Laplace distribution - via Wikiepedia
(via Wikipedia)

The hacker will not know that the query returned an incorrect answer. However, there is a limit. Each successive query will return an answer closer to the truth and estimate the correct answer eventually. Remember, the "noise" is a random variable. There is a "Privacy budget" that can be set so that if the sensitivity is getting to a certain point, the algorithm simply stops responding. One of DP's primary goals is balancing privacy and maximizing utility (which can be measured as data accuracy). As Cynthia Dwork explained in Differential Privacy (PDF):

DP eliminates any potential methods a data analyst might have to distinguish a particular individual from other participants or associate particular behaviors with a previously identified individual in order to tailor content/services accordingly; consequently, DP makes sure that the privacy risk associated with participating in the study is not significantly increased.

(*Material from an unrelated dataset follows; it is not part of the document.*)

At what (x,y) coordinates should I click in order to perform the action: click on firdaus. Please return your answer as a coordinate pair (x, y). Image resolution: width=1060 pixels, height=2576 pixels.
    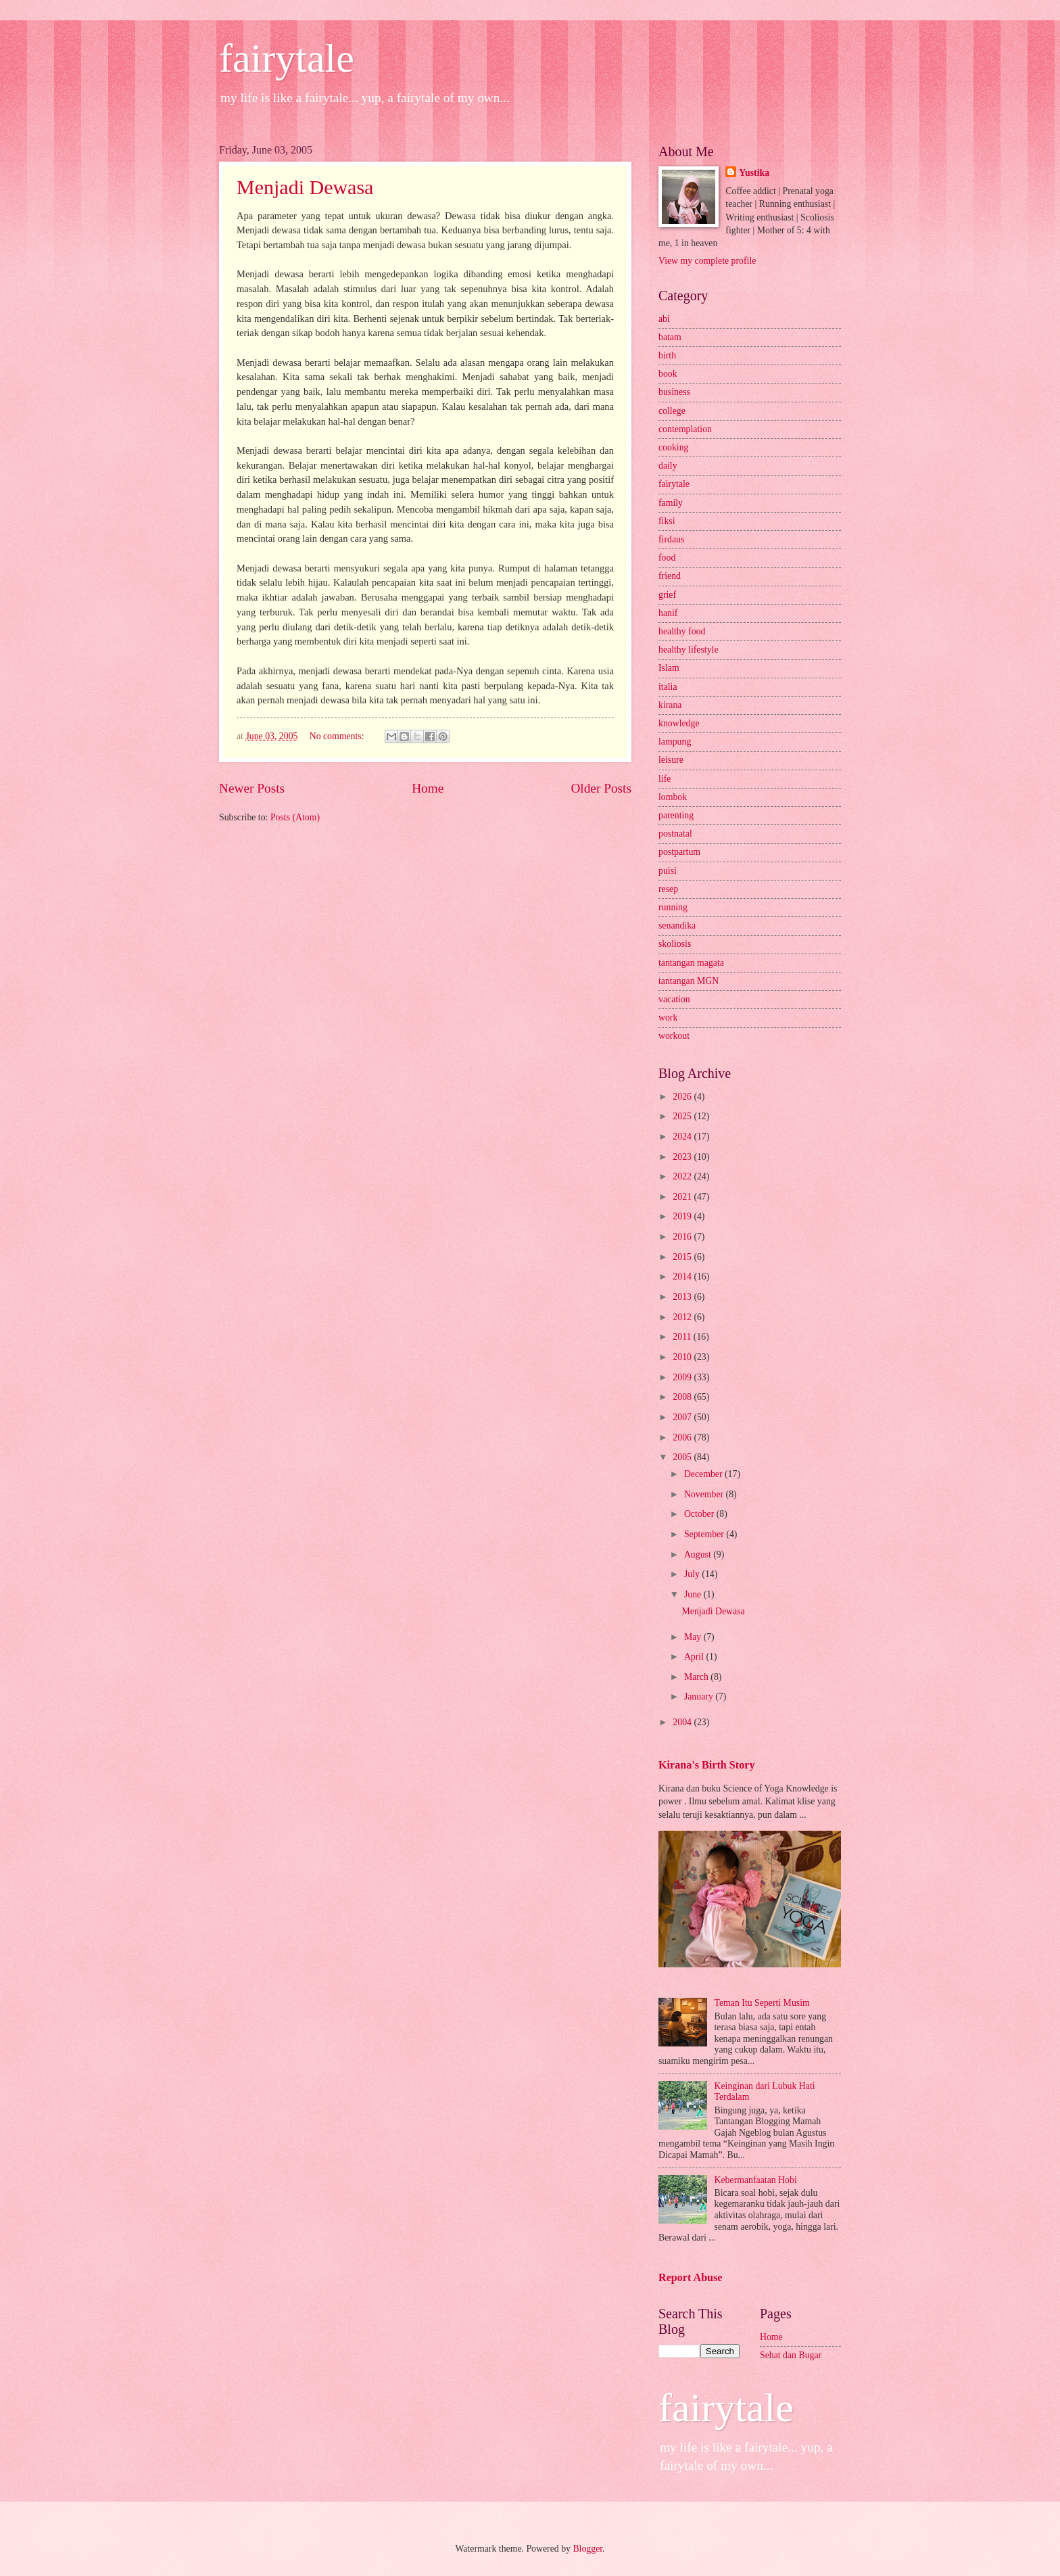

Organizations strive to know very personal things about people in their data, such as preferences for travel, bank transactions, or hospital clinical data. A typical application is for a company to review if its targeting strategies are performing. Differential privacy gives investigators access to the most private data without revealing the individuals' actual identity. Other anonymization techniques remove relevant data to protect privacy. Differential privacy is a probabilistic approach defined by a mathematical definition of privacy, privacy as a random variable to quantify the level of security. Working with a dataset, it is impossible to identify individual persons while preserving all of the data for analysis. 

My take

DP is not easy to explain. We all think of datasets for analytics as what they are, and querying them should give the same answer every time. It's hard to wrap your head around the idea these answers will be "noisy" unless you can bypass the querying method. 

I will summarize conversations with technology vendors implementing DP solutions to provide some specificity to how this works in future articles. For example, Apple and Microsoft are actively employing DP.